I arrived at the car park and followed the track along the southern part of the large lake heading east. To be honest I hadn't really any gen on the bird's whereabouts and just started to follow my nose. There was still a lot of frozen snow on the path so it was pretty slippy, I stopped every so often to scan the lake but couldn't see the grebe. Nonetheless there were good numbers of Gadwall, Tufted Duck, Pochard, several Shoveller, a couple of Goldeneye and plenty of Moorhen and Coot. I kept walking with my camera gear feeling heavier and heavier. I had almost reached the furthest end of the path without picking up the bird when I met another birder who had just gotten on to it. The bird was about 30 meters away swimming and diving. As I got my gear set-up it took flight and flew past us along the edge of the shore before settling down some 30 meters away. I moved back down the path and got some reasonable shots of the bird. But I had only paid for one hour of parking so needed to get back to the car. So I packed up again and headed back. I felt I could get some better shots so paid for another hour of parking and set off again back along the path. I caught up with the bird quite quickly this time and watched it for almost forty minutes as it swam and dived in the same spot about twenty feet from the shore. I've never seen a Slavonian Grebe so close, so this was a real treat. I don't think I've ever seen one on fresh water before, usually out at sea in Cork Harbour or Dublin Bay.

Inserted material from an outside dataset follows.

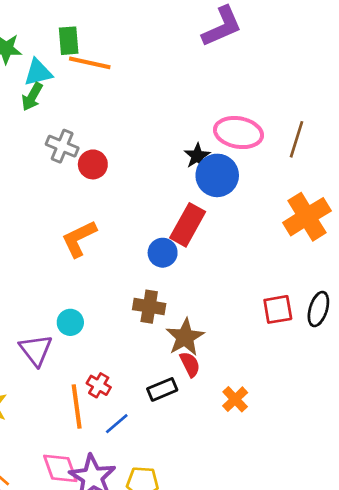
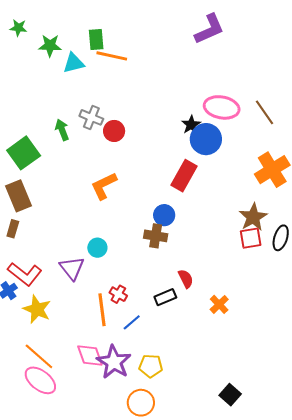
green arrow: (32, 97) -> (62, 130), moved, turned 130
brown line: (297, 139) -> (265, 112), turned -52
blue circle: (163, 253) -> (164, 215), moved
brown star: (185, 337) -> (253, 217), moved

|Slavonian Grebe, Whitlingham CP, Norfolk - 27th January 2013|
It was still early enough though and rather than head for home I decided to venture a little further afield to Strumpshaw fen RSPB. I parked up, crossed over the railway track and went towards the first hide. I stopped to see if anything was on the feeders by the reception area and was delighted to see a Marsh Tit drop in a couple of times to grab some peanuts. Maybe these are everyday birds in the UK but imagine the fun if one turned up in Ireland. I didn't get any shots but I'll be back, smashing birds Marsh Tits. The lake in front of the hide was frozen over so it was a little birdless, but over the reedbeds at the far end I could see two Marsh Harriers. I decided to take the trail towards the fen hide stopping briefly to look for Barn Owls hunting over the meadow, sadly none but at least I know where to look. A flock of five Fieldfares flew over before alighting briefly in a tree. At the fen hide I had just missed an Otter (bugger!), I waited for a short while before heading back to see if the Owls were out.........no luck there. I had a quick scan over the reedbeds before reaching the carpark and at one stage I had five Marsh Harriers in my bins!! It was getting dark now so time to pack up.
Whitlingham CP is only ten minutes from home and Strumpshaw fen RSPB about fifteen minutes but what a place to have on your doorstep, Bittern, Barn Owls, Marsh Harriers and Hobby in the summer. I'll have a path worn to the place.